> _WHAT THIS TASK INVOLVES_
Every entry below, first to last, should be restated word for word.
··· DATASET RECORDS
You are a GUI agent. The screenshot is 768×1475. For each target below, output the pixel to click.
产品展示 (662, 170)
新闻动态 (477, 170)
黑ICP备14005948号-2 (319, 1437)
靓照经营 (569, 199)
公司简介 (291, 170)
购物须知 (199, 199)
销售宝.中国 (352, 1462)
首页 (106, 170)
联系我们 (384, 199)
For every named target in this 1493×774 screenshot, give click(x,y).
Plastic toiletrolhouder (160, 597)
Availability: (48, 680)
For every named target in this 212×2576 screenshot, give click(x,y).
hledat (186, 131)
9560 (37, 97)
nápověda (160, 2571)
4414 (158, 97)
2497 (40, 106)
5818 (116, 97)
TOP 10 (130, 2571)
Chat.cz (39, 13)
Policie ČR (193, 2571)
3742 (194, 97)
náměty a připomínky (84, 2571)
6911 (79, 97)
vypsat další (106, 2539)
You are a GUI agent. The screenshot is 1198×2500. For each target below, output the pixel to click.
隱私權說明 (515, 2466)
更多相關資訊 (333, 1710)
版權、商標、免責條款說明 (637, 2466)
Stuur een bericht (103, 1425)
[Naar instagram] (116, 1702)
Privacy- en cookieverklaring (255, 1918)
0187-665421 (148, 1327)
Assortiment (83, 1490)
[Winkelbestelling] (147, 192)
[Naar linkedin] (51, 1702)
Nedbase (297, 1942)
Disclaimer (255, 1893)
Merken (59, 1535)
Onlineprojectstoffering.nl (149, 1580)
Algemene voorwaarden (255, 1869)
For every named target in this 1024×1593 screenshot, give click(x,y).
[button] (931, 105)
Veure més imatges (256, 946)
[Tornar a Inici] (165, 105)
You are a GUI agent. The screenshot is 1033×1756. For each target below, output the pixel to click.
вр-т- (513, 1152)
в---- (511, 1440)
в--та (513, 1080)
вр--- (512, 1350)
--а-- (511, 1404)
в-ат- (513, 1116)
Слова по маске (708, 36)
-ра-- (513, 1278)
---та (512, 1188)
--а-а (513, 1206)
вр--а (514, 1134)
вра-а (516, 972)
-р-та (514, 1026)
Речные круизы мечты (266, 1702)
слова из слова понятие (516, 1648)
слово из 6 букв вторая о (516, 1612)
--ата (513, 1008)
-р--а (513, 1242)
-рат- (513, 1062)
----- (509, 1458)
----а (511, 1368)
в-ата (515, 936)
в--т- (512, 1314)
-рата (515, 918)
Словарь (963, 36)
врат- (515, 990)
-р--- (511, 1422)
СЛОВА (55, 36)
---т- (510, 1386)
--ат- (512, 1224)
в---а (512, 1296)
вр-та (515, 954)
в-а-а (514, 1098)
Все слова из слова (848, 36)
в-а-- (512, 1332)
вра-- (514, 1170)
······
> _TASK ANSWER_
You are a GUI agent. The screenshot is 768×1475. For each target below, output the pixel to click.
产品展示 (662, 170)
新闻动态 (477, 170)
黑ICP备14005948号-2 (319, 1437)
靓照经营 (569, 199)
公司简介 (291, 170)
购物须知 (199, 199)
销售宝.中国 (352, 1462)
首页 (106, 170)
联系我们 (384, 199)
For every named target in this 1493×774 screenshot, give click(x,y).
Plastic toiletrolhouder (160, 597)
Availability: (48, 680)
For every named target in this 212×2576 screenshot, give click(x,y).
hledat (186, 131)
9560 (37, 97)
nápověda (160, 2571)
4414 (158, 97)
2497 (40, 106)
5818 (116, 97)
TOP 10 (130, 2571)
Chat.cz (39, 13)
Policie ČR (193, 2571)
3742 (194, 97)
náměty a připomínky (84, 2571)
6911 (79, 97)
vypsat další (106, 2539)
You are a GUI agent. The screenshot is 1198×2500. For each target below, output the pixel to click.
隱私權說明 (515, 2466)
更多相關資訊 (333, 1710)
版權、商標、免責條款說明 (637, 2466)
Stuur een bericht (103, 1425)
[Naar instagram] (116, 1702)
Privacy- en cookieverklaring (255, 1918)
0187-665421 (148, 1327)
Assortiment (83, 1490)
[Winkelbestelling] (147, 192)
[Naar linkedin] (51, 1702)
Nedbase (297, 1942)
Disclaimer (255, 1893)
Merken (59, 1535)
Onlineprojectstoffering.nl (149, 1580)
Algemene voorwaarden (255, 1869)
For every named target in this 1024×1593 screenshot, give click(x,y).
[button] (931, 105)
Veure més imatges (256, 946)
[Tornar a Inici] (165, 105)
You are a GUI agent. The screenshot is 1033×1756. For each target below, output the pixel to click.
вр-т- (513, 1152)
в---- (511, 1440)
в--та (513, 1080)
вр--- (512, 1350)
--а-- (511, 1404)
в-ат- (513, 1116)
Слова по маске (708, 36)
-ра-- (513, 1278)
---та (512, 1188)
--а-а (513, 1206)
вр--а (514, 1134)
вра-а (516, 972)
-р-та (514, 1026)
Речные круизы мечты (266, 1702)
слова из слова понятие (516, 1648)
слово из 6 букв вторая о (516, 1612)
--ата (513, 1008)
-р--а (513, 1242)
-рат- (513, 1062)
----- (509, 1458)
----а (511, 1368)
в-ата (515, 936)
в--т- (512, 1314)
-рата (515, 918)
Словарь (963, 36)
врат- (515, 990)
-р--- (511, 1422)
СЛОВА (55, 36)
---т- (510, 1386)
--ат- (512, 1224)
в---а (512, 1296)
вр-та (515, 954)
в-а-а (514, 1098)
Все слова из слова (848, 36)
в-а-- (512, 1332)
вра-- (514, 1170)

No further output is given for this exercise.